Keeping Up With the Changes: The Challenges for Golf

Posted: Tue, 21 Jul 2015 09:42

Keeping Up With the Changes: The Challenges for Golf

Even without the presence of the world's number one golfer, the Open Championship at St Andrews last week attracted somewhere in the region of 125,000 fans. And yet the game is said by some to be in crisis.

Rory McIlroy, arguably the best player this country has produced although still trailing Nick Faldo in Major wins, turned over his ankle while having a game of footie with his mates. The irony should not be missed. Football is now played by more girls/women than any other sports while golf, desperate to attract the fairer sex, is stuck on around 12% of total golfers.

And there is a new version of golf being introduced on driving ranges and courses up and down the country. It is called - wait for it - FootGolf. The very mention of it has the old boys in the men's room choking on their gin and tonics and not without reason. Golf it is not. A bunch of lads/girls kicking their way along a par three course trying to get the football in a bucket-size hole with the least number of kicks. But it is catching on and it is making the difference between survival and bankruptcy for a growing number of financially strapped ranges and courses.

Necessity is the mother of invention it is said. It may be an exaggeration to say the game is in crisis but the figures don't lie. According to statistics produced by Sports Marketing Surveys Inc golf club membership in England has declined by 22%, from 874k to 678k, in the last ten years and active golfers by almost the same percentage.

This, of course, does not reflect the total number of golfers as the balance has changed from club membership to pay and play encouraged by computerised tee-time booking systems and comparator sites offering half-price, or more, green fees. Core golfers number around 1.5 million and, good news, this category showed a slight increase last year while total participation has levelled out at 3.3 million.

The average age of the typical golfer is 46 but the most avid, usually club members, are 58.
And probably getting older matching national demographics which, as SMS points out, is an opportunity for golf.

But the real opportunity is females and families - if perceptions of the game can be overcome.
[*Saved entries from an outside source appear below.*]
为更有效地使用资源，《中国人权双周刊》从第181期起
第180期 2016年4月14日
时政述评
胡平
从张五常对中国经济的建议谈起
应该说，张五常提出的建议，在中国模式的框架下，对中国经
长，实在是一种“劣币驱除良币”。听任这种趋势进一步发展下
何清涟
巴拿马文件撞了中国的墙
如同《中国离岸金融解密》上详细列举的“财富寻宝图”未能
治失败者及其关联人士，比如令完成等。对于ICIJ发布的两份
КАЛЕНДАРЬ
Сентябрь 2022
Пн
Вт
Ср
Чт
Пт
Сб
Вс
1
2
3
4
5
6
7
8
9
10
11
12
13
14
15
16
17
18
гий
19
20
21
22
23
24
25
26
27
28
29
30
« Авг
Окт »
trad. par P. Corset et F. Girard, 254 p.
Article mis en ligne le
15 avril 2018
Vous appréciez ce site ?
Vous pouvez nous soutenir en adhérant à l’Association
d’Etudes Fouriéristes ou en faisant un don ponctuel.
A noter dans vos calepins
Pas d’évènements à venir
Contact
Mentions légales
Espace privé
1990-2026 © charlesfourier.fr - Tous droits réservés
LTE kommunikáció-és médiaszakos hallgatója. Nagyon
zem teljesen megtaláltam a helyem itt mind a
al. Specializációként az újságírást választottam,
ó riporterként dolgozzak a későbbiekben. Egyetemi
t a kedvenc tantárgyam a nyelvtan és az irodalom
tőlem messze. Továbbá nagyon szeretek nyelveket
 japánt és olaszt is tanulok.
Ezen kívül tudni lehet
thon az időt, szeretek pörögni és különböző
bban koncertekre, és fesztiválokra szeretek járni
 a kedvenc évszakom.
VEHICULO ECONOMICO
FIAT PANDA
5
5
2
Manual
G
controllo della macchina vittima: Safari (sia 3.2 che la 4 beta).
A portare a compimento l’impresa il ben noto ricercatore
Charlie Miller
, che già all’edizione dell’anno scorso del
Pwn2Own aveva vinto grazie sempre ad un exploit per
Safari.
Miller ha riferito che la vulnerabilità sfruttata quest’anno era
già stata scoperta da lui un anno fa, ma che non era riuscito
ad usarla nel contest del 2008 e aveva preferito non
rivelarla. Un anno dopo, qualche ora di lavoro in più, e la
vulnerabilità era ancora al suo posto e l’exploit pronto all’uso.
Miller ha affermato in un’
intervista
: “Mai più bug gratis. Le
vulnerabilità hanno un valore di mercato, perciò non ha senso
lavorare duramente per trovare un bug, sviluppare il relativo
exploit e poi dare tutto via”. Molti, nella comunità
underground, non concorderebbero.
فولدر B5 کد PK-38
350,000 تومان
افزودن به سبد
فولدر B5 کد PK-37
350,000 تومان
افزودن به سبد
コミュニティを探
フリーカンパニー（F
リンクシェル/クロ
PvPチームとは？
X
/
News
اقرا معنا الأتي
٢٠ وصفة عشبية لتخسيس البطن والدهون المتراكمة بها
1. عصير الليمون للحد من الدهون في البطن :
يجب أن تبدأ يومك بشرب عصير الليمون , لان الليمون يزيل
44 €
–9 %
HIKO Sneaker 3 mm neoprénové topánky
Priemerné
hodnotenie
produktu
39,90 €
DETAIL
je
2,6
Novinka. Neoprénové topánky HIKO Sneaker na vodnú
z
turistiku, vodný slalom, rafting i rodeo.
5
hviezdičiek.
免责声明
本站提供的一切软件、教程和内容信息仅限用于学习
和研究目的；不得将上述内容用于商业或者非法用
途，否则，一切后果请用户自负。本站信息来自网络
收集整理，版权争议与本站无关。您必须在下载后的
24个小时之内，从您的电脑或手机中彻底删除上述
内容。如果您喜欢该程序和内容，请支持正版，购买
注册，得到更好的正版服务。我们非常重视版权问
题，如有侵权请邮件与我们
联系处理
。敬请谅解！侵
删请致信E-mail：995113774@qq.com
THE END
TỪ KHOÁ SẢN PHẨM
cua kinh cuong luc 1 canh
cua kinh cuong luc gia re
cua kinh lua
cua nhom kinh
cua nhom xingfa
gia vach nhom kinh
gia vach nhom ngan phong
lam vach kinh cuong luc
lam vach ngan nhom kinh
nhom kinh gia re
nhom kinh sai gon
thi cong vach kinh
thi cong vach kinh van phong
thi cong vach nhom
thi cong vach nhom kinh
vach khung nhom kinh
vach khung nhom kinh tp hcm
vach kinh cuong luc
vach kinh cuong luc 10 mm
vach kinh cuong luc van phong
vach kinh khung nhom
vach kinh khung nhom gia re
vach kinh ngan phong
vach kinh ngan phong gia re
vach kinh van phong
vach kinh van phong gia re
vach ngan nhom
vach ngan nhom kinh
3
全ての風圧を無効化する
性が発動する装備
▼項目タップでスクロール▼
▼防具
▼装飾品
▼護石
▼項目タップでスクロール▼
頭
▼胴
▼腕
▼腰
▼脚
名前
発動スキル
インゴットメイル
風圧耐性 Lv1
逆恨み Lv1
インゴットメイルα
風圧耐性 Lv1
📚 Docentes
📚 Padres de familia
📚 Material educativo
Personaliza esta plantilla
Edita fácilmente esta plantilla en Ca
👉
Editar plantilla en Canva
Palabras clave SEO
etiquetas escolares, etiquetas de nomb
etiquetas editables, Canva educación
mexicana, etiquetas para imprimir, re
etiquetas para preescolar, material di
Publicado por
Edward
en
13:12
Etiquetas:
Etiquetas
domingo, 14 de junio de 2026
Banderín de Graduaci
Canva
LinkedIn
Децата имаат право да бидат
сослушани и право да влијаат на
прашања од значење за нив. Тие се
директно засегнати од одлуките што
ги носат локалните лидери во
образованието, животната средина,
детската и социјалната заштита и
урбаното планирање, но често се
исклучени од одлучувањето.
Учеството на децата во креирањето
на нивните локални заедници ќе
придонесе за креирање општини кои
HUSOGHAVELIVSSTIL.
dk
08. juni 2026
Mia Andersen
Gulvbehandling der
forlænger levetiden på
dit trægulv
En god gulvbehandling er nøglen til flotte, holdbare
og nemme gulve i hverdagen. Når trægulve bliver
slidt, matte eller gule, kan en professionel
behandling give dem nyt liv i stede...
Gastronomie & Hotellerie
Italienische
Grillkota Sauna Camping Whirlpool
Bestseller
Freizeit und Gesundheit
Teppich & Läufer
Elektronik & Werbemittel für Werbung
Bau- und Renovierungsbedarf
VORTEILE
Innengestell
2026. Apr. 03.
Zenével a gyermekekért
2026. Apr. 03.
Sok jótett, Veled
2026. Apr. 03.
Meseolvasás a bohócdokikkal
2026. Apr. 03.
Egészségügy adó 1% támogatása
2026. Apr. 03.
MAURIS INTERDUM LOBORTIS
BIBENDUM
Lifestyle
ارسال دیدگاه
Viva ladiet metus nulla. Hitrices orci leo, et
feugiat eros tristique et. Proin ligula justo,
And that is what the governing body England Golf, representing some 2,000 plus gold courses, is attempting with its new strategy to make the game less time consuming, less complicated and more welcoming to the other half of the population. The stats on female golfers are interesting.

Of the total number of golfers, just 11.7% are women, compared to between 29 and 38% in the three major European golfing nations. Half took up the game because their husband/partner played but 27% feel they are treated poorly by male golfers. Now there's a surprise.

Of male golfers, 78% have a wife or partner who does not play. Half have sons who play but only 12% of their daughters!

So the opportunity is there and the Golf Foundation, a charitable institution funded by bodies such as the R&A, the PGA, European Tour, Golf England, plus individual bequests and a generous sponsorship deal from HSBC, is providing over half a millions kids with an experience of golf each year. Of these it aims to keep 20,000 in the game and persuade 5,000 to join a club. At the same time under the banner "Skills for Life" it expects that the enjoyment camaraderie and disciplines of the game will join all youngsters together and make them better people.

But it is not easy for this grand old sport. New attractions, like cycling, are eating into people's time and enthusiasm; many clubs are resistant to change, witness the arguments around dress code; and funding from Sport England is likely to decline.

But, as recorded above, necessity is the mother of change. The membership model is being challenged; a great golf course may not be enough; clubs which welcome all comers and have modern leisure facilities will be the winners. Not sure about FootGolf but if it brings in money and introduces more people to the game we have to be careful about turning our noises up. We have been doing it for too long.

Robin Miller - is a former Chair of Sport England Eastern Division, Chief Executive of Emap plc and non-executive director and chairman of HMV. He is currently non-executive Chairman of Edge Performance VCT plc.